Excerpt from Chapter 8

In spite of the fact that over one-third (36 percent) of all consumers in the United States and over 41 percent of all young adults (eighteen- to thirty-four-year-olds) are multicultural, ethnic marketing efforts continue to get the short end of the stick (not to mention budgets).

Ethnic agencies are often left out of the critical strategic planning process but are often asked—at the last minute—to “adapt creative.” This approach is often destined to fail, since the creative is based on a consumer insight that may not resonate with Hispanics or touts brand benefits that Hispanic consumers simply don’t care about. Anything can be translated into Spanish, but if your message doesn’t resonate, or worse, doesn’t even make sense, Latinos probably won’t buy your product.
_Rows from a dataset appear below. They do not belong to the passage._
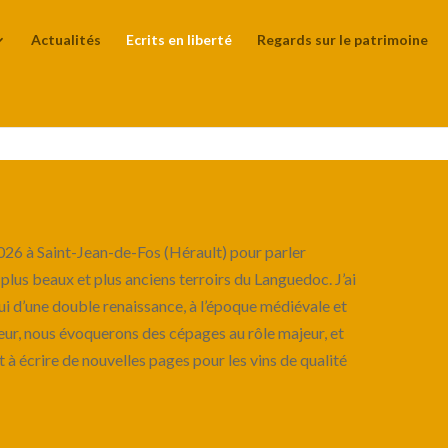
Actualités
Ecrits en liberté
Regards sur le patrimoine
 2026 à Saint-Jean-de-Fos (Hérault) pour parler
s plus beaux et plus anciens terroirs du Languedoc. J’ai
lui d’une double renaissance, à l’époque médiévale et
teur, nous évoquerons des cépages au rôle majeur, et
t à écrire de nouvelles pages pour les vins de qualité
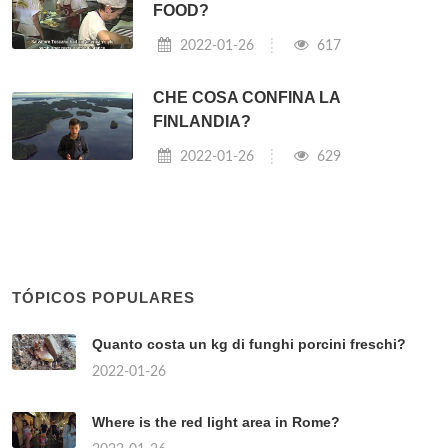
FOOD?
2022-01-26
617
CHE COSA CONFINA LA
FINLANDIA?
2022-01-26
629
TÓPICOS POPULARES
Quanto costa un kg di funghi porcini freschi?
2022-01-26
Where is the red light area in Rome?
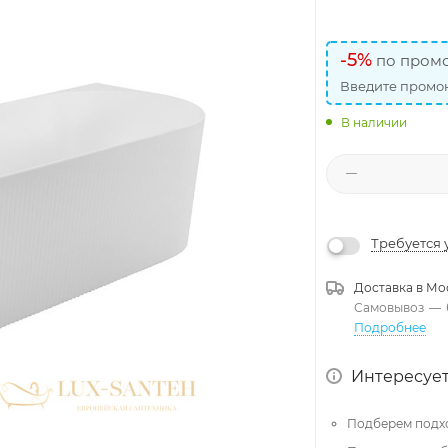
-5%
по промо
Введите промок
В наличии
Требуется 
Доставка в
Мо
Самовывоз
—
Подробнее
Интересует
Подберем подх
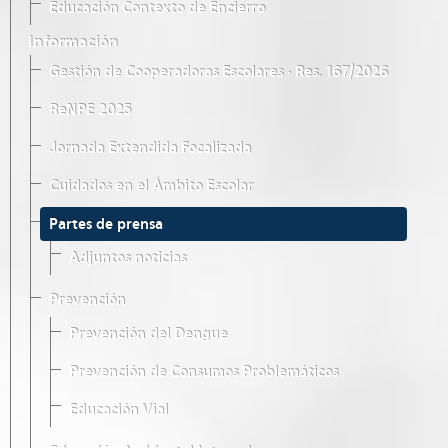
Educación Contexto de Encierro
Información
Gestión de Cooperadoras Escolares · Res. 167/2026
ReNPE 2025
Jornada Extendida Focalizada
Cuidados en el Ámbito Escolar
Partes de prensa
Adjuntos noticias
Prevención
Prevención del Dengue
Prevención de Consumos Problemáticos
Educación Vial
This is the ugly truth. The problem is that far too often, this is the process for Hispanic marketing campaigns. Then, when the results come in—if they are tracked at all— and they don’t look so good, everyone is quick to say Hispanic marketing doesn’t work. We’ve come a long way, no doubt, but we still have a longer road ahead. What gives me hope, however, is that some leading companies are starting to change the way they approach their brand marketing by adopting a more holistic view of their consumers and asking their agency partners to come up with a “total market strategy.”
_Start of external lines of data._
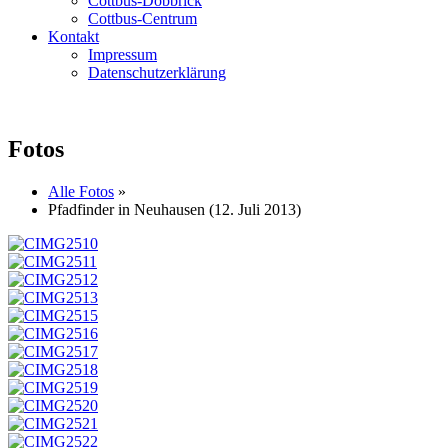
Cottbus-Döbbrick
Cottbus-Centrum
Kontakt
Impressum
Datenschutzerklärung
Fotos
Alle Fotos
»
Pfadfinder in Neuhausen (12. Juli 2013)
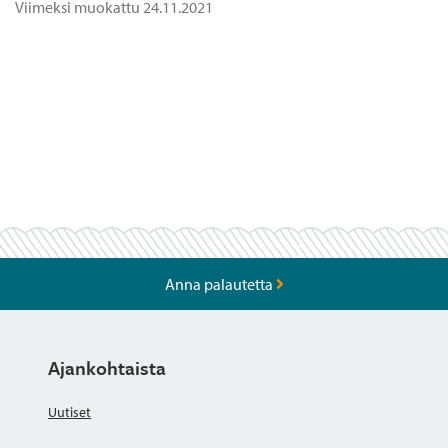
Viimeksi muokattu 24.11.2021
Anna palautetta
Ajankohtaista
Uutiset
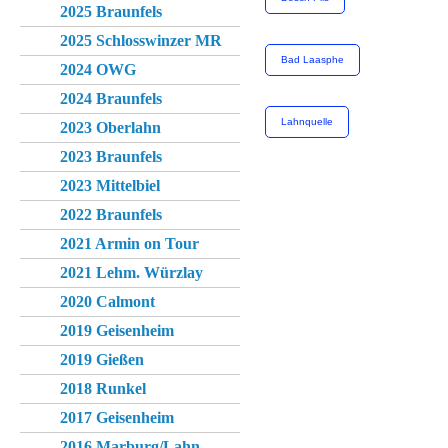
2025 Braunfels
2025 Schlosswinzer MR
Bad Laasphe
2024 OWG
2024 Braunfels
Lahnquelle
2023 Oberlahn
2023 Braunfels
2023 Mittelbiel
2022 Braunfels
2021 Armin on Tour
2021 Lehm. Würzlay
2020 Calmont
2019 Geisenheim
2019 Gießen
2018 Runkel
2017 Geisenheim
2016 Marburg/Lahn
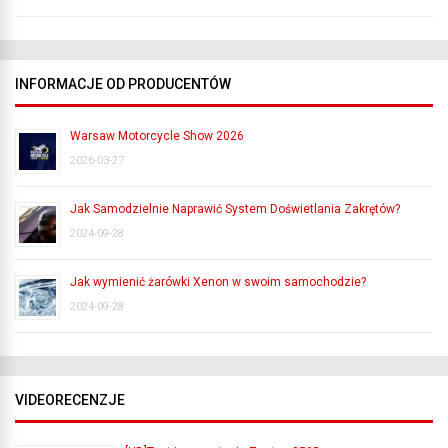
INFORMACJE OD PRODUCENTÓW
Warsaw Motorcycle Show 2026
2026-03-27
Jak Samodzielnie Naprawić System Doświetlania Zakrętów?
2024-09-28
Jak wymienić żarówki Xenon w swoim samochodzie?
2024-09-28
VIDEORECENZJE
Some people have confused total market strategy with what I call “rainbow marketing,” which is an effort to mainstream multicultural marketing. These efforts are often driven by simple casting choices in commercials—let’s make sure we have one of each color in the ad and voilà, there’s your cross-cultural spot. In my opinion, this does not work because it is based on a superficial approach, not a strategic approach.

On the other hand, total market strategy is a seven-step process that, if done correctly, can yield incredible results. This is a process that is starting to be used by leading marketers and media planners who recognize the need to reach all potential consumers who fall within a brand’s target market, regardless of race, ethnicity, or language preference. You see, the concept of “multicultural marketing” was born in the ‘90s when ethnic segmentation tools became sophisticated enough to really help marketers and agencies better understand who was consuming their products. But over the years, the term multicultural became a way of “segregating” consumer segments by size: if they weren’t big enough, they didn’t matter. The reality is that the so-called “general market” really became a euphemism for “whites.” Smart marketers now recognize that ethnic consumers, whether Hispanic, African American, or Asian, are an increasingly important part of the mainstream, the new mainstream, as Guy Garcia called it in 2004.